Wigan could be on its way to becoming the first “autism-friendly” town in the North West.
Community interest company True Colours has been awarded £9,992 by the Big Lottery Fund in its latest round of grants.
It plans to use the money to set up an autism consultancy and training provider to raise awareness of a much misunderstood condition.
Staff and people with autism will visit businesses and social organisations to help them to understand the challenges faced by people with the condition.
Marian Milling, founder and director of Leigh-based True Colours, said: “It’s about working towards making Wigan and Leigh a more autism-friendly borough by providing awareness and training, so that families and individuals with autism can go into the shops and into social and leisure outlets and enjoy the same facilities that you and I would enjoy.”
She said people with autism may struggle with “sensory overload” when they go into a supermarket, for example.

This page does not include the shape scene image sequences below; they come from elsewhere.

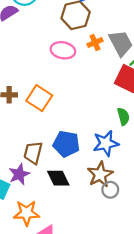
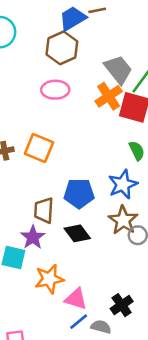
orange cross: (95, 42) -> (109, 96), moved, size x1.5

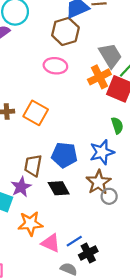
blue line: (79, 322) -> (74, 241), moved

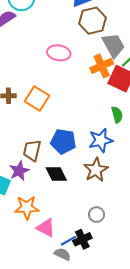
brown hexagon: (65, 31) -> (92, 21), moved
gray circle: (109, 196) -> (97, 215), moved
blue line: (74, 241) -> (68, 241), moved

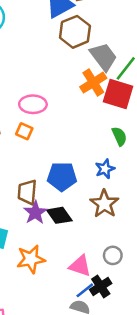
pink ellipse: (59, 53) -> (33, 104), moved
orange square: (37, 98) -> (24, 131), size x0.6
blue star: (101, 140) -> (105, 169), size x0.7
purple star: (19, 171) -> (35, 213), moved
pink triangle: (46, 228) -> (80, 266), moved

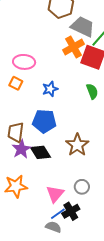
gray trapezoid: (103, 57) -> (83, 27), turned -30
blue star: (105, 169) -> (50, 89), moved
pink triangle: (80, 266) -> (55, 194), turned 48

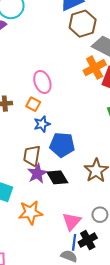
pink ellipse: (24, 62) -> (42, 82), turned 65
blue star: (50, 89) -> (42, 124), moved
blue line: (58, 214) -> (74, 242), turned -49

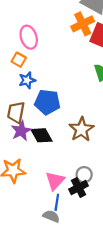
black cross: (88, 240) -> (79, 188), moved

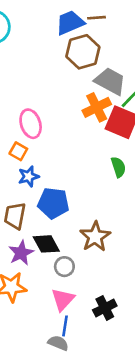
purple star: (21, 131) -> (21, 253), moved
gray circle: (84, 175) -> (64, 267), moved
black cross: (79, 188) -> (105, 308), moved

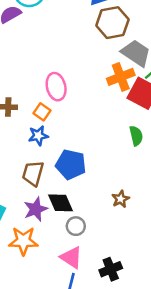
blue star: (29, 176) -> (38, 136), moved
brown star: (95, 237) -> (121, 199), moved, size x0.6
pink triangle: (63, 300) -> (71, 257), turned -45

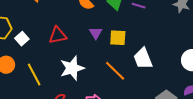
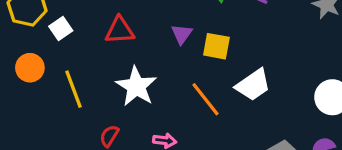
white trapezoid: (143, 59) -> (253, 85), turned -110
white star: (72, 68) -> (136, 86), turned -30

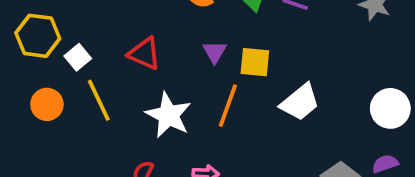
red triangle: (120, 30) -> (144, 54), turned 32
yellow line: (73, 89) -> (99, 100), moved
orange line: (206, 99) -> (228, 106), moved, turned 63

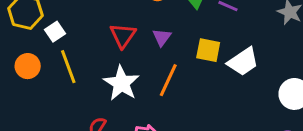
red triangle: (144, 54) -> (123, 35), moved, turned 36
yellow square: (255, 62) -> (208, 50), moved
white trapezoid: (300, 102) -> (243, 62), moved

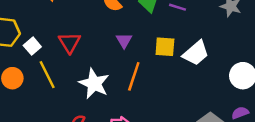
red triangle: (123, 35) -> (70, 43), moved

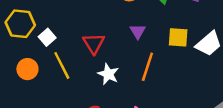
red triangle: (70, 43) -> (94, 43), moved
white star: (94, 84) -> (108, 74), size x0.7

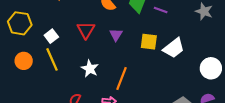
white square: (47, 37) -> (51, 36), moved
red triangle: (94, 43) -> (86, 30), moved
orange line: (147, 67) -> (122, 78), moved

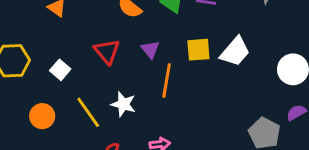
yellow line: (52, 59) -> (88, 112), moved
orange circle: (24, 61) -> (42, 116), moved
orange line: (122, 78) -> (167, 80), moved

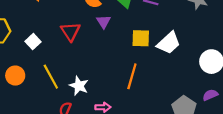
purple triangle: (150, 49) -> (104, 22), moved
orange line: (167, 80) -> (132, 76), moved
white star: (123, 104) -> (79, 86), moved

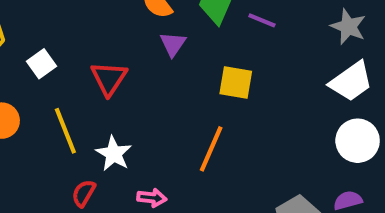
red triangle: (71, 32) -> (109, 78), moved
white trapezoid: (169, 43) -> (351, 81), moved

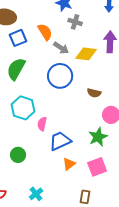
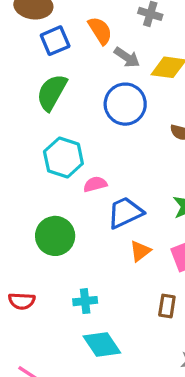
pink semicircle: (42, 124) -> (95, 184), turned 64
green circle: (18, 155) -> (55, 236), size x1.5
cyan cross: (36, 194) -> (85, 301), turned 32

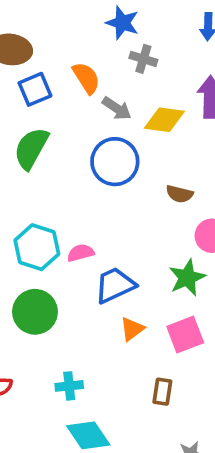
cyan hexagon: (63, 157) -> (37, 247), moved

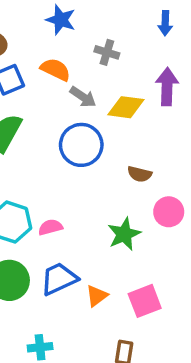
blue star: (122, 23) -> (61, 20), moved
orange semicircle: (86, 78) -> (56, 69), turned -32
green star: (187, 278) -> (124, 234), moved
blue trapezoid: (115, 285) -> (59, 279), moved

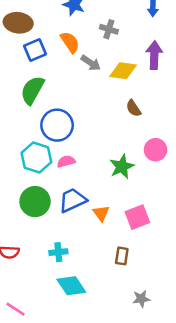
orange semicircle: (56, 69) -> (70, 42), turned 30
blue circle: (81, 145) -> (57, 125), moved
brown semicircle: (140, 174) -> (133, 108), moved, turned 42
orange triangle: (97, 296) -> (101, 213), turned -30

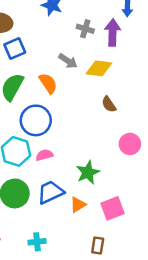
orange semicircle: (70, 42) -> (48, 83), moved
purple arrow: (154, 55) -> (113, 32), moved
green star: (122, 167) -> (88, 172), moved
orange triangle: (101, 213) -> (78, 205), turned 35

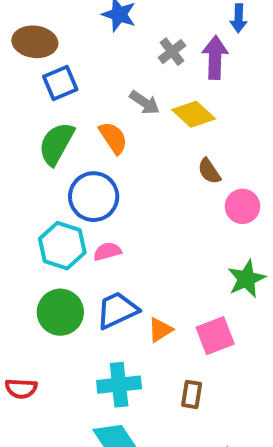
gray cross: (85, 29) -> (172, 52), turned 35
yellow diamond: (99, 68) -> (194, 114), turned 35
pink circle: (130, 144) -> (243, 206), moved
green star: (88, 172) -> (246, 279), moved
cyan cross: (37, 242) -> (119, 385), moved, size x1.5

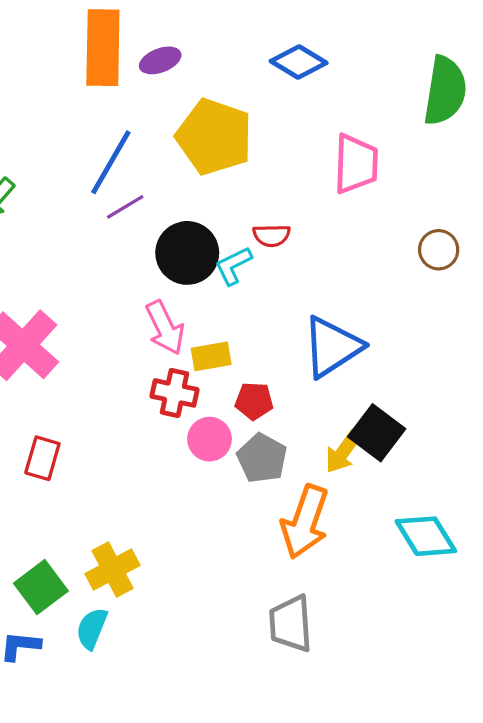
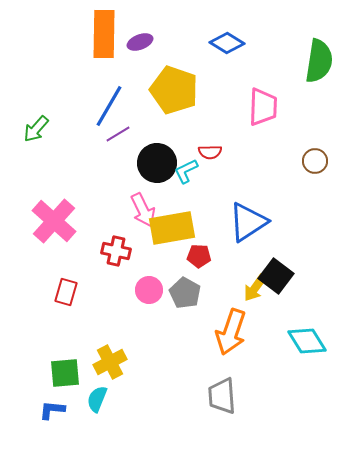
yellow rectangle: (211, 356) -> (172, 228), size x1.8
red cross: (175, 393) -> (116, 251), moved
pink circle: (210, 439) -> (149, 290), moved
gray pentagon: (262, 458) -> (185, 293), moved
green square: (41, 587) -> (65, 373), turned 32

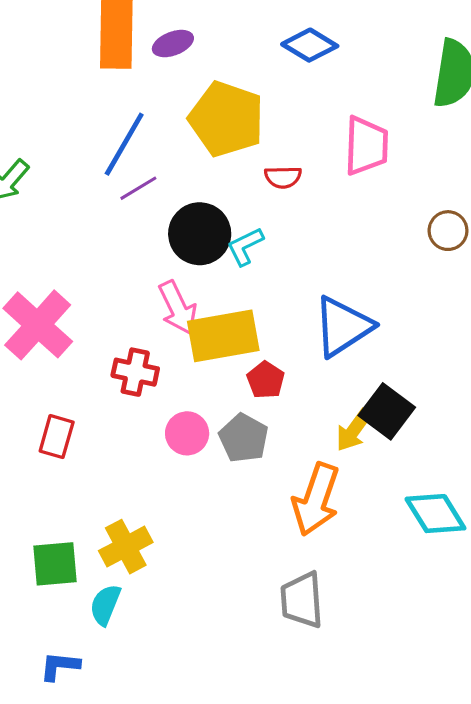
red semicircle: (210, 152) -> (283, 177), moved
red pentagon: (199, 256) -> (266, 380), turned 30
blue L-shape: (52, 410) -> (60, 666), moved

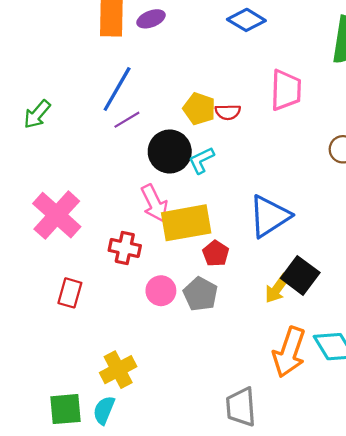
yellow pentagon: (226, 119) -> (199, 109), moved, size x0.6
orange arrow: (316, 499) -> (289, 352), moved
green square: (55, 564) -> (66, 409), moved

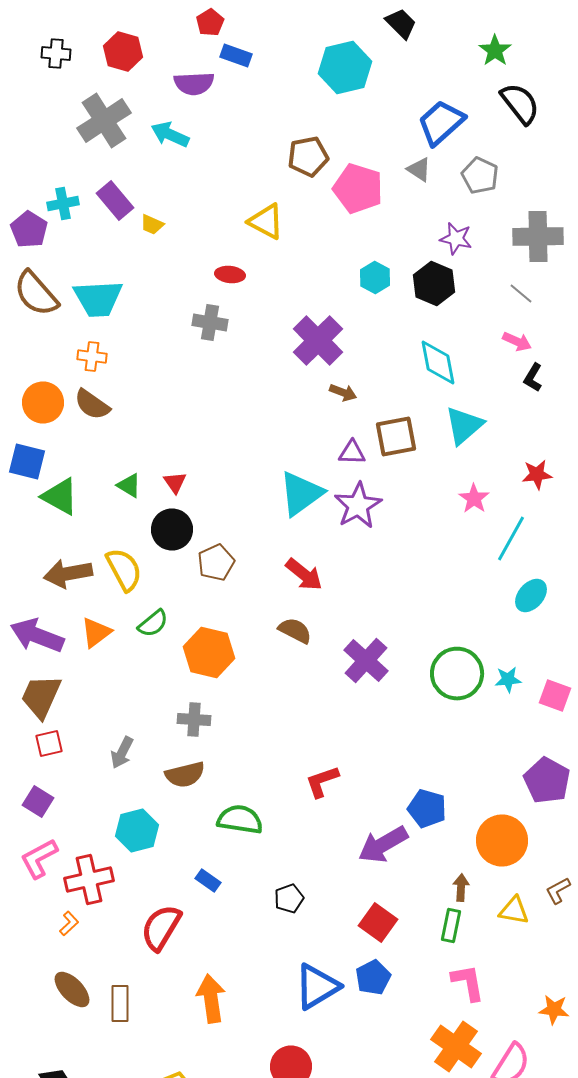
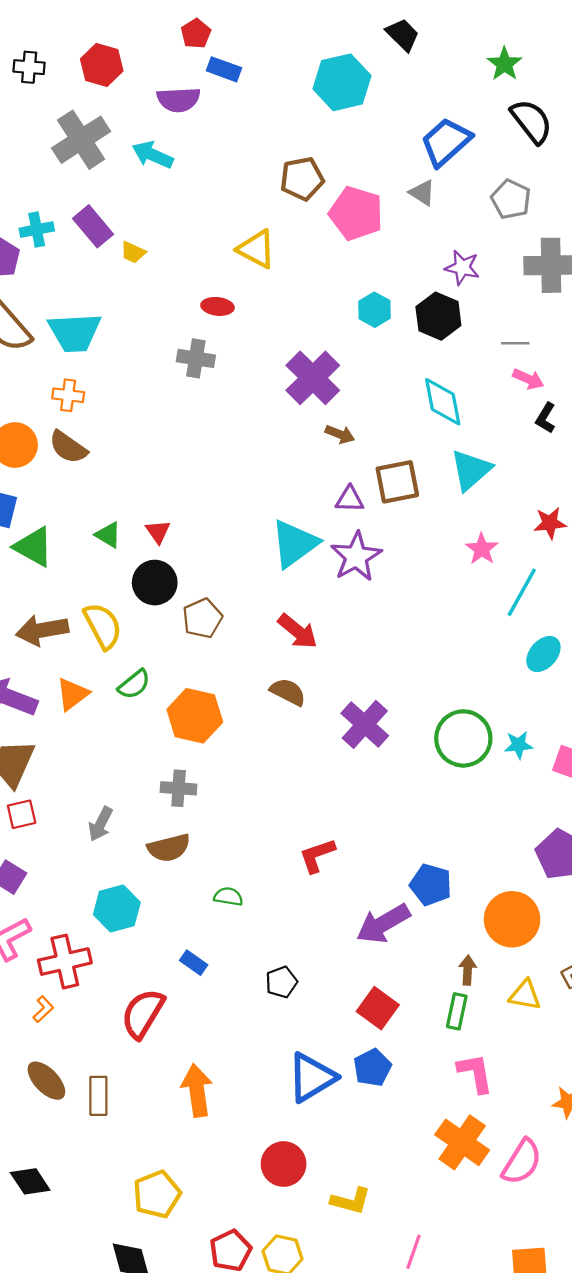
gray pentagon: (480, 176) -> (511, 199), moved
gray line: (521, 294) -> (515, 343), moved, turned -40
green semicircle: (240, 820) -> (228, 897), size x0.6

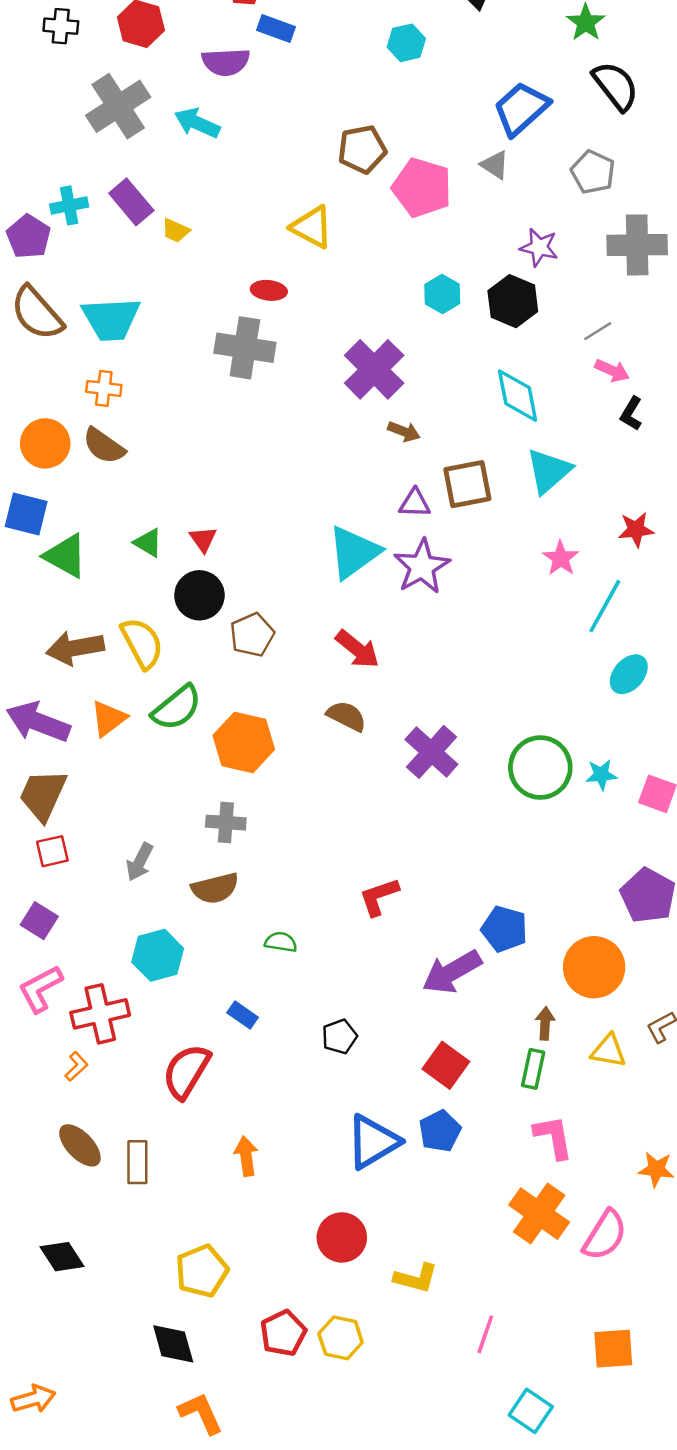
cyan hexagon: (342, 82) -> (406, 43), size x0.6
gray line: (515, 343) -> (598, 331), turned -32
gray cross: (196, 358) -> (245, 348), size x1.4
green semicircle: (134, 684) -> (177, 708), size x1.4
orange arrow: (197, 1090) -> (246, 1156), size x0.7

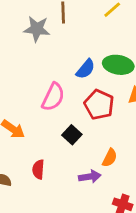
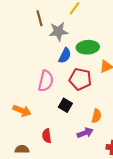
gray star: (37, 29) -> (58, 31), moved

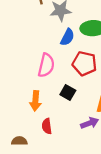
orange arrow: (22, 111) -> (35, 101), moved, turned 72

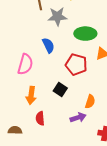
blue semicircle: (67, 37) -> (48, 45), moved, turned -56
pink semicircle: (46, 65) -> (25, 64), moved

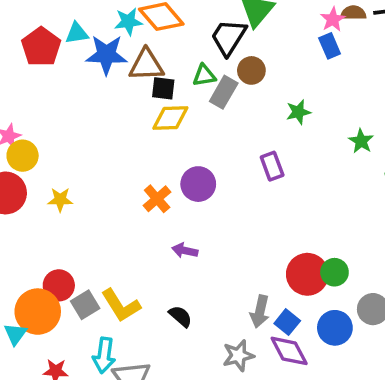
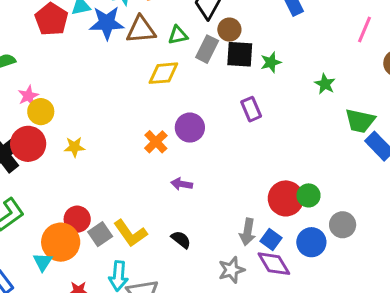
green triangle: (204, 75) -> (178, 35), moved
black square: (163, 88) -> (240, 54), moved, size x1.4

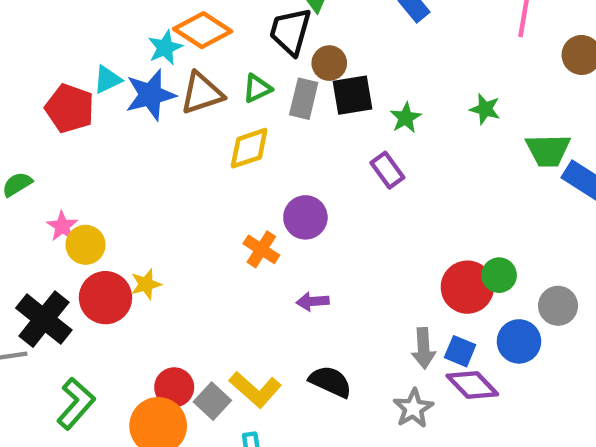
green star: (271, 62) -> (406, 118), moved
red circle: (28, 144) -> (105, 298), moved
black semicircle: (181, 240) -> (330, 382), size x1.4

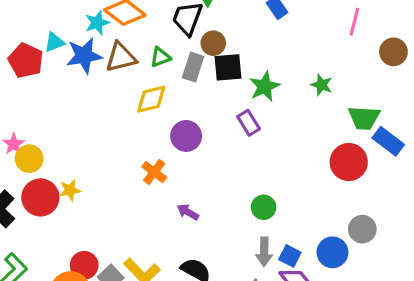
green star: (406, 118) -> (265, 86), size x1.4
purple circle: (305, 217) -> (186, 136), moved
green circle: (499, 275) -> (264, 207), moved
red circle: (467, 287) -> (349, 162), moved
purple arrow: (313, 302) -> (188, 212), turned 30

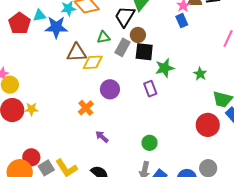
brown triangle: (121, 57) -> (77, 53), moved

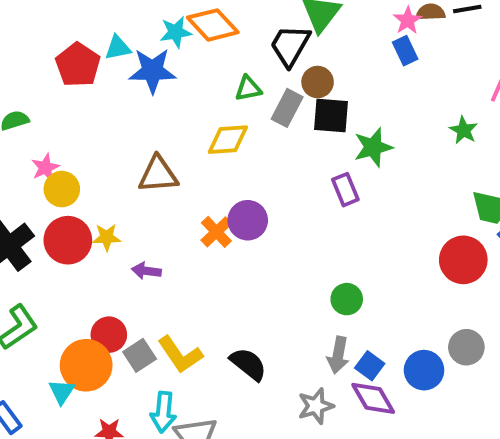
brown triangle: (77, 53) -> (158, 175), moved
green star: (200, 74) -> (464, 130), moved
purple circle: (110, 89) -> (248, 220), moved
purple arrow: (102, 137) -> (146, 271), moved, turned -32

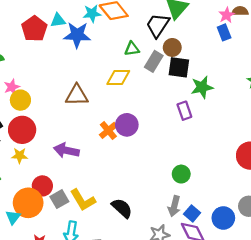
yellow star: (107, 237) -> (20, 155), moved
purple arrow: (146, 271) -> (66, 150), size x1.5

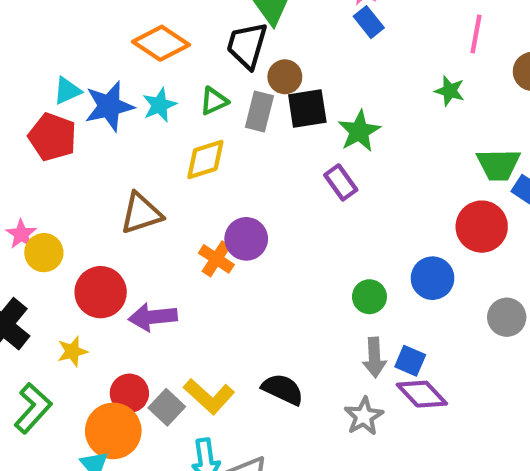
cyan star: (92, 13) -> (160, 105), moved
red pentagon: (34, 29) -> (52, 137), moved
red circle: (22, 130) -> (101, 292), moved
blue circle: (223, 218) -> (433, 278), moved

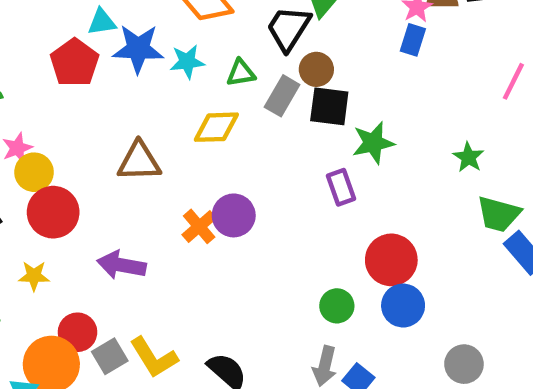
blue rectangle: (369, 22) -> (413, 40), turned 40
green star: (450, 91) -> (468, 157), moved
red circle: (482, 227) -> (391, 260), moved
red circle: (101, 292) -> (53, 212), moved

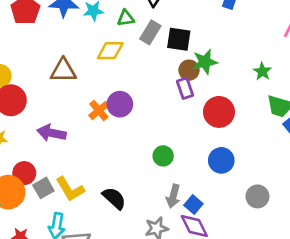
brown circle: (316, 69) -> (189, 70), moved
red circle: (391, 260) -> (219, 112), moved
green circle: (337, 306) -> (163, 156), moved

They could have problems with air conditioning when they walk through the doors, music and people at the entrance.
Mrs Milling said: “If you were looking at giving training and awareness to companies such as supermarkets, they could look at how they arrange their environment better to meet the needs of people.
“Autism is a hidden disability really so anyone can suffer from stress and anxiety from it.
“They could be more welcoming to families coming in and also have certain quiet hours where parents can come in to do shopping without all the hustle and bustle.”
She also said some businesses could make changes to the way they work or where someone with autism sits to help.
True Colours supports adults with autism or learning disabilities with autistic traits and also has a small base at Highfield Community Centre.
The funding will allow them to train staff, volunteers and people on the autism spectrum to run sessions for businesses.
They will then be recognised as “autism friendly” and given stickers to highlight their status to members of the public.
Mrs Milling said many people with autism and their families have disposable incomes but do not feel comfortable going into shops, for example.
She said: “I would like us to be one of the first autism-friendly towns in the North West. At the moment Liverpool is working towards being an autism-friendly city.
“I think we have good facilities here and an understanding community but we need to stretch things and make it more inclusive.”